What the task asks: Exactly the lines from the one containing "Сообщить, когда появ" through the final line of the data are to be written out again, with nothing added.

Records for the task:
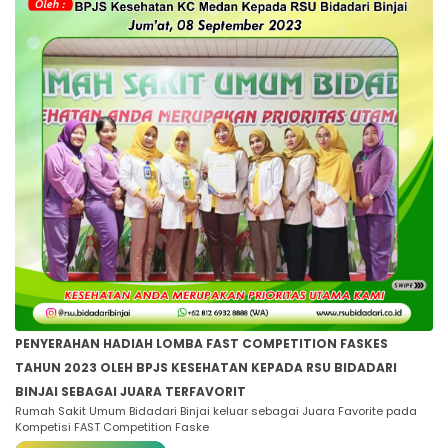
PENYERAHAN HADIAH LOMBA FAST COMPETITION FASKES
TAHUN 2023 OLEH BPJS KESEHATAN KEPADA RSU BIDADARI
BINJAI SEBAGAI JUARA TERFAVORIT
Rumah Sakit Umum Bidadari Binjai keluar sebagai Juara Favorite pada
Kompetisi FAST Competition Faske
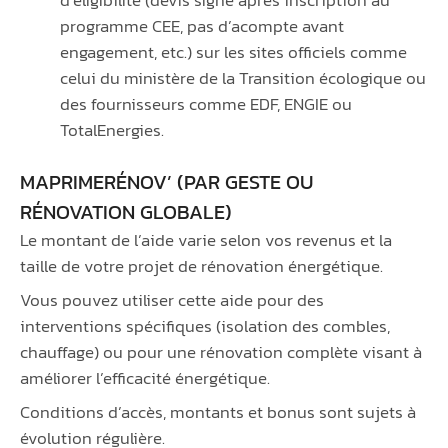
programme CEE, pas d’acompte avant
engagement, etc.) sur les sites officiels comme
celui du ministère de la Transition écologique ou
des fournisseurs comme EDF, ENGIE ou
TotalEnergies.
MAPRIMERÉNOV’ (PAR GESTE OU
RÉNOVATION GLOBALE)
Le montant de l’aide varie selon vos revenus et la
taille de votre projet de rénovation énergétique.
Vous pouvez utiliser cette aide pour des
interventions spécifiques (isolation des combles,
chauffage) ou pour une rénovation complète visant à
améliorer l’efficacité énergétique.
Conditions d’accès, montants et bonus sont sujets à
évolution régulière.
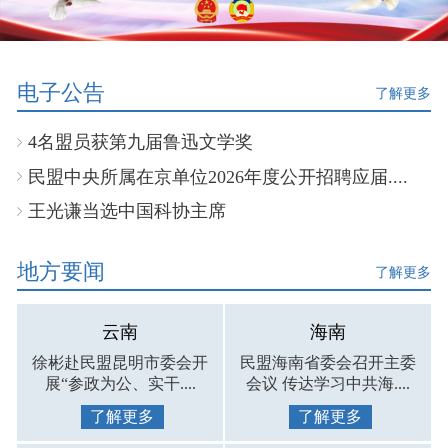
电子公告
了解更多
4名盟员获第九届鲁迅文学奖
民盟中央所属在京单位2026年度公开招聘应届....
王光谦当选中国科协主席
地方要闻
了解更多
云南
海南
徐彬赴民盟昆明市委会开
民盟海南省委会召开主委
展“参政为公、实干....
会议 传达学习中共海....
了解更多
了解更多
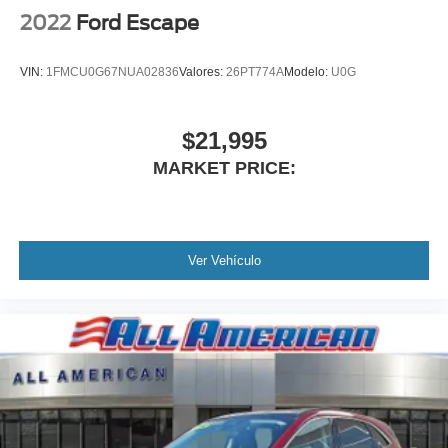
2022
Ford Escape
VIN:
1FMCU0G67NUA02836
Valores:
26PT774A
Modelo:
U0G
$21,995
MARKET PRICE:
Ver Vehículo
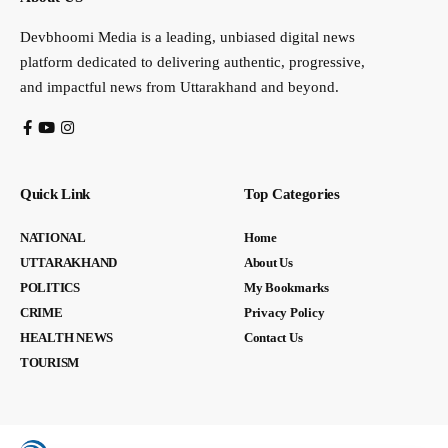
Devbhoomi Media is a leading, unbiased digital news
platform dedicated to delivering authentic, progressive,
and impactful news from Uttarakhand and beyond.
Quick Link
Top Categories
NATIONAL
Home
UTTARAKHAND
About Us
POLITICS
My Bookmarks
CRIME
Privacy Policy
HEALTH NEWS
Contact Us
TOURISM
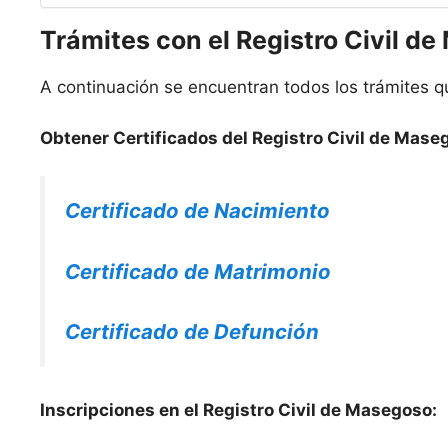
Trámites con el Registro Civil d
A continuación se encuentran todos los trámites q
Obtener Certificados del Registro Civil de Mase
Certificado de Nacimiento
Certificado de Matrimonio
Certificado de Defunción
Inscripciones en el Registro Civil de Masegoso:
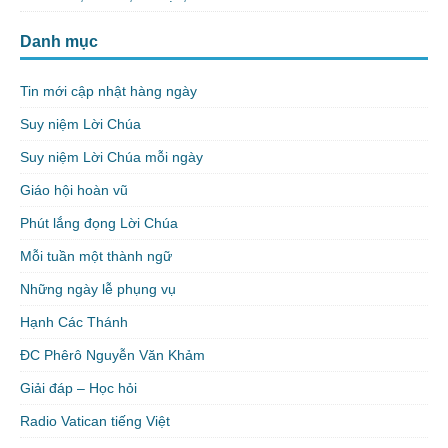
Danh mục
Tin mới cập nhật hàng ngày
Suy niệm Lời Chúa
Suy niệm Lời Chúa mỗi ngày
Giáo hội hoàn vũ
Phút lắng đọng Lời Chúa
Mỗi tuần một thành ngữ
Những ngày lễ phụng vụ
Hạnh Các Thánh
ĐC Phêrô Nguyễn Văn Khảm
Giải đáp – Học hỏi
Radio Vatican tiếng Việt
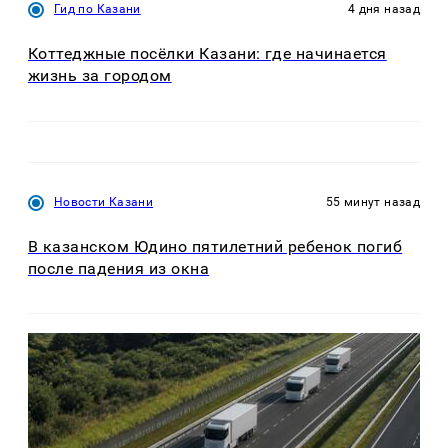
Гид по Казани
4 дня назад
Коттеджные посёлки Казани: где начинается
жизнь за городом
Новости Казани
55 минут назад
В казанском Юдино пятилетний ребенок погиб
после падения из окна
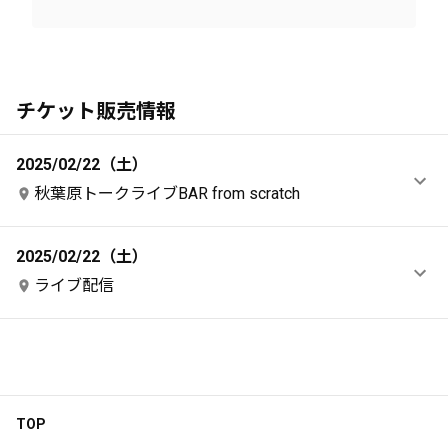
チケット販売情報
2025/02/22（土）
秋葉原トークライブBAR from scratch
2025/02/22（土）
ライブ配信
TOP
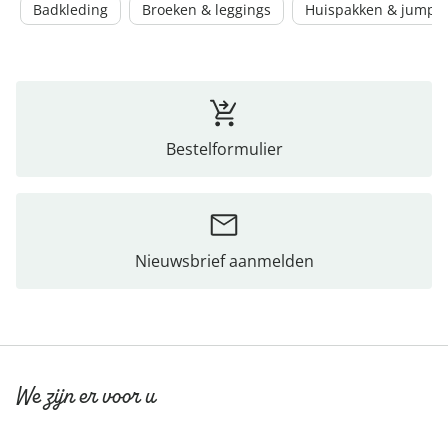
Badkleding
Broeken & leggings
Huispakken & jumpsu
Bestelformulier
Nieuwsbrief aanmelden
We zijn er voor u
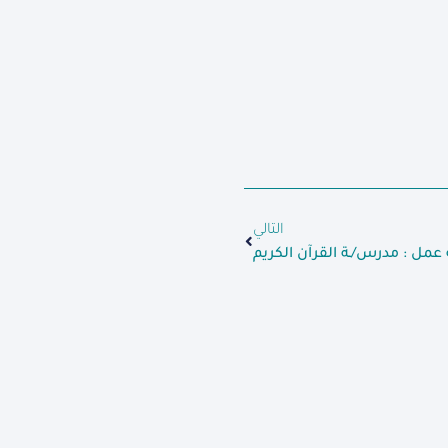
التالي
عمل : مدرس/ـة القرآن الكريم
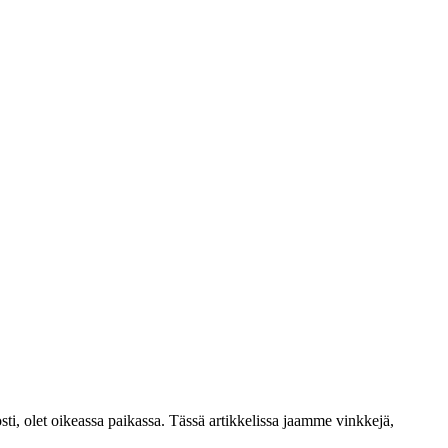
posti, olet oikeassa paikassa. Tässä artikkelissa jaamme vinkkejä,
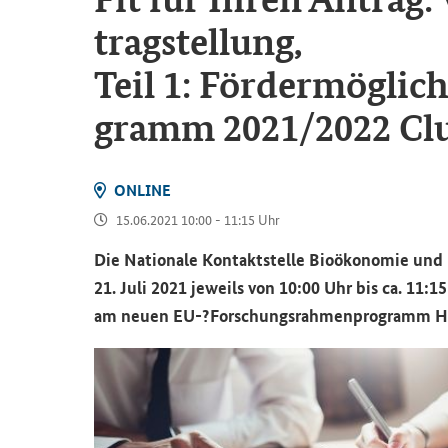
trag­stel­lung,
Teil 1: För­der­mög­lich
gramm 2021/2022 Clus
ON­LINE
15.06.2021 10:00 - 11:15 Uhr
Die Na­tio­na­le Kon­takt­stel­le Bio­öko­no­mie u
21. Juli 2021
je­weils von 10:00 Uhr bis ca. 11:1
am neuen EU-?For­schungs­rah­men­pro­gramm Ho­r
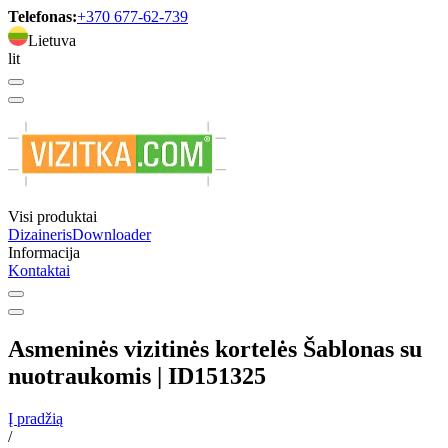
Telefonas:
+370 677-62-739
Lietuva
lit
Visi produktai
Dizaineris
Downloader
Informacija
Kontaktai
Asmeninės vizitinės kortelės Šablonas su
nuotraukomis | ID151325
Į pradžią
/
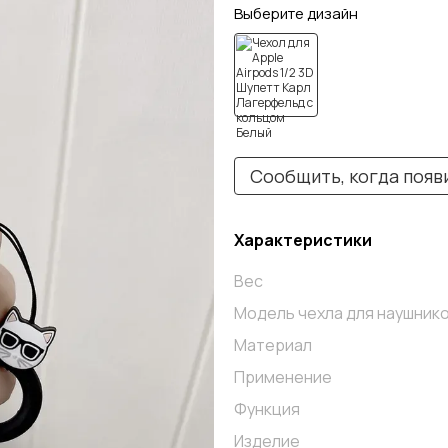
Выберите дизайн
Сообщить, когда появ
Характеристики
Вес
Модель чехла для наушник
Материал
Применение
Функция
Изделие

Answer area:
Сообщить, когда появ
Характеристики
Вес
Модель чехла для наушник
Материал
Применение
Функция
Изделие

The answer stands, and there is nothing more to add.